Jean Pierre Mustier, ex di Unicredit: disciplina per uscire dalla crisi economica

Disciplina. La chiave per uscire dalla crisi economica e sociale della pandemia si chiama “disciplina”. Che non necessariamente deve essere imposta dall’esterno. Jean Pierre Mustier, sino al febbraio scorso Ceo di Unicredit, a WakeUp Italia dell’Università di Verona (il ciclo di incontri con 14 leader proposto dal professor Sergio Noto) parla per la prima volta dopo la sua uscita dal colosso bancario europeo nato anche dalla nostra Cassa di Risparmio e traccia una rotta ideale per uscire dalla crisi. Anche per Verona. E non a caso, la “disciplina” è il punto di partenza. Perchè Mustier, classe 1961, ha iniziato la sua esperienza professionale e di vita all’École militaire di Parigi (dove è arrivato dopo il diploma al Politecnico e prima della successiva specializzazione alla École des Mines), servendo la Francia come ufficiale del REP, il Régiment étranger de parachutistes, della Legione Straniera. E prima di iniziare la professione bancaria alla Societé Generale, Mustier ha lavorato in SudAfrica nell’industria dell’estrazione. «Nell’Armée ho imparato valori che sono serviti nella mia successiva carriera: la leadership che nasce dall’esempio, il buon senso, il saper restare coi piedi per terra, il saper uscire dalla propria comfort-zone».

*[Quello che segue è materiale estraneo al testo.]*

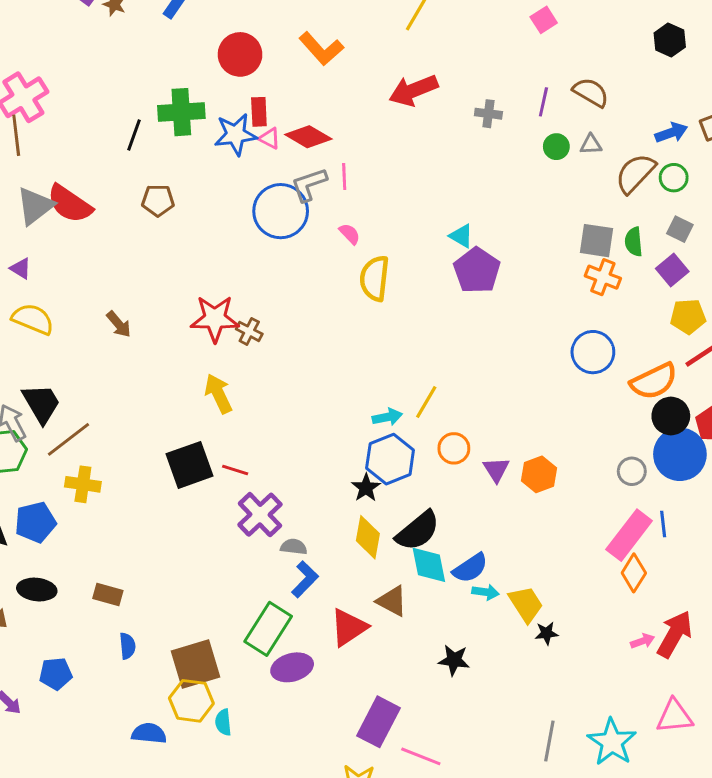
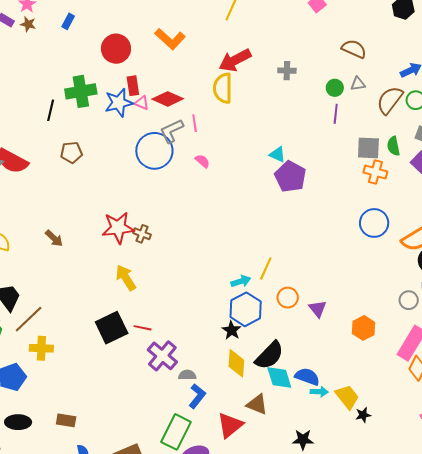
purple line: (543, 102) -> (336, 114), moved
yellow semicircle: (374, 278) -> (223, 88), moved
orange hexagon: (539, 474) -> (364, 328), moved
blue semicircle: (470, 568) -> (307, 377), turned -120

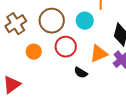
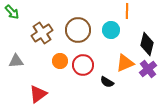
red circle: (66, 47) -> (83, 65), moved

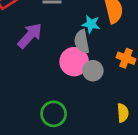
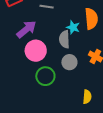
pink circle: (74, 62) -> (36, 51), moved
green circle: (54, 114) -> (45, 76), moved

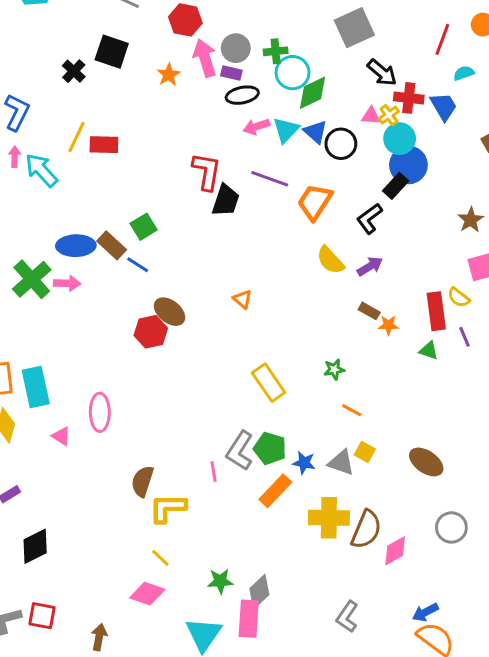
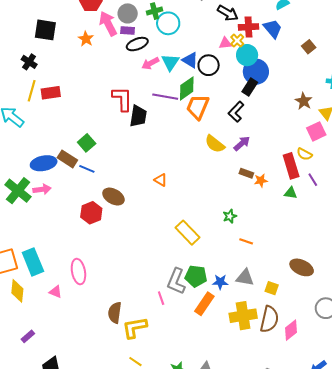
black cross: (74, 71) -> (29, 62), moved
green diamond: (313, 93) -> (187, 88), moved
red hexagon: (151, 332) -> (91, 213), moved
yellow square: (365, 452) -> (272, 288), moved

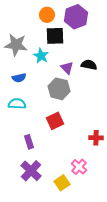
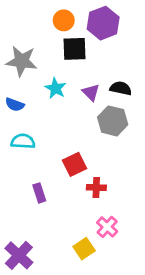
cyan star: (41, 56) -> (56, 88), moved
blue semicircle: (19, 78) -> (15, 105), moved, turned 32
gray hexagon: (59, 89) -> (113, 121), moved
red cross: (96, 138) -> (96, 188), moved
purple cross: (31, 171) -> (19, 255), moved

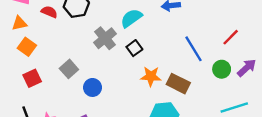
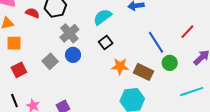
gray cross: (105, 38) -> (69, 33), moved
orange square: (27, 47) -> (14, 43), turned -35
green circle: (222, 69) -> (170, 63), moved
blue circle: (93, 87) -> (73, 55), moved

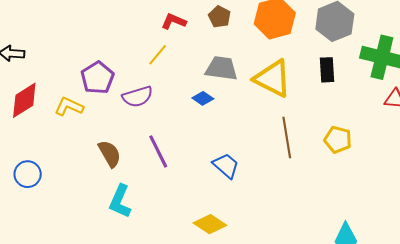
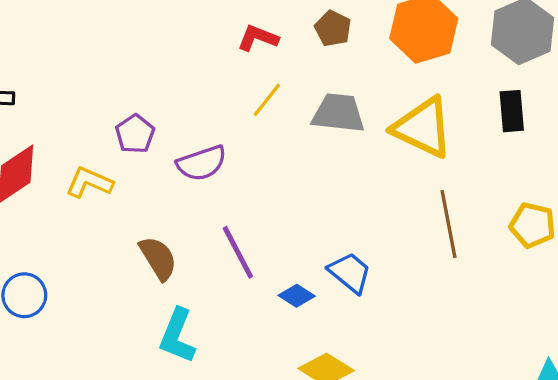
yellow line: (158, 55) -> (267, 100), moved
purple pentagon: (97, 78) -> (135, 134), size x0.7
blue diamond: (203, 98) -> (297, 296), moved

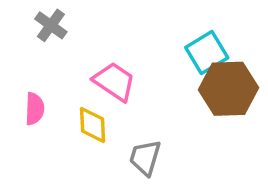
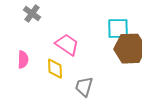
cyan square: (207, 53) -> (118, 29), turned 30

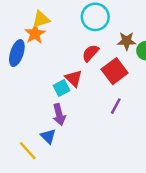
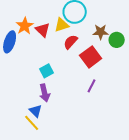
yellow triangle: (41, 19) -> (62, 25), moved
red triangle: (74, 78) -> (43, 30), moved
yellow line: (28, 151) -> (32, 123), moved

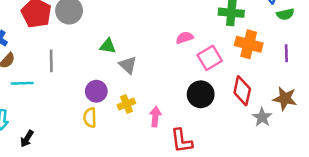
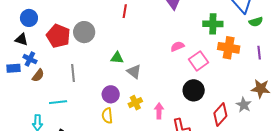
cyan line: (22, 83) -> (58, 102), moved
red diamond: (242, 91) -> (220, 115), moved, turned 35

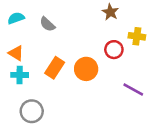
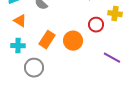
orange triangle: (16, 53) -> (20, 21), moved
gray circle: (32, 111) -> (34, 68), moved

Dottor Mustier, partiamo dall’Italia? come la vede?

«Dovete imparare ad essere più positivi sull’Italia, ad avere più fiducia. Vedo un Paese meraviglioso, con un grandissimo capitale umano che è perfettamente allineato con le esigenze del 21.mo secolo dove bisognerà saper essere innovativi, uscire dai modelli del passato e dove conterà moltissimo la creatività. Tutti elementi italiani per definizione. E non pensate che questo si riferisca soltanto alla moda: c’è una tradizione manifatturiera, c’è una realtà manifatturiera che oggi è seconda soltanto alla Germania che vede tantissime realtà essere leader globali nel proprio segmento di mercato. La tipicità italiana – un tessuto fatto di realtà che si muovono con molta più “indipendenza” rispetto al tessuto politico o alla centralità dell’amministrazione statale, come avviene in Francia – vi rende più adatti a questo scenario rispetto, proseguo con l’esempio, col modello transalpino dove i grandi colossi industriali nati dagli Anni Settanta in poi sono il frutto di una cultura centralista, con lo Stato attore importante, per un modello culturale identico e standardizzato».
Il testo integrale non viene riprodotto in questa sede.